Now that insureds are more and more managing their own claims, I see them making so many mistakes bringing them to my door anyway. Some things I can fix, others aren’t fixable.
Here are the most common mistakes insureds make with their own disability claims, sometimes to their own demise.
- Taking yourself out of work. In my opinion I don’t think most insureds realize they can’t do that. Only a qualified physician can recommend, then document, cessation of work. There’s a whole procedure for this prior to leaving work.
- Not knowing how to defend the provisions in your Plan or Policy. Some ERISA claimants don’t ever obtain copies of their policies, and non-ERISA insureds have no idea what the provisions mean. You can’t defend what you don’t know, and no one should be writing letters to insurers without citations from the Plan or Policy that support what you say. Basically, you don’t know, what you don’t know, and cannot possibly support contract provisions.

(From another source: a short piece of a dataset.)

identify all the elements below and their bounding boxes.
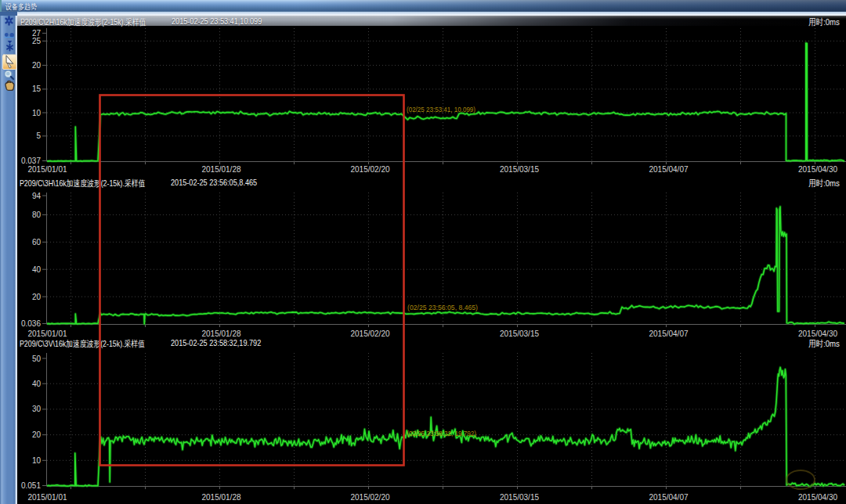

- Not doing what the insurance company asks you to do. While most insureds realize “this is not their show” some actually become obstinate and refused to submit, for example signed Authorizations. If you don’t submit updated paperwork including signed Authorizations, claims will be denied. Period. Another is, “no physician paperwork, no claim.” Some insureds would do well to remember this.
- Speaking to insurance reps on the phone. Given the fact that claims handlers are trained to “one up you” speaking with them on the phone is not a good idea. Despite this best practice, many insureds ignore my advice and call them any way.
Don’t take any action or engage in any communication when you don’t know what you’re doing. This is really good advice. Any, by the way, attorneys often don’t know what they’re doing either. Be careful.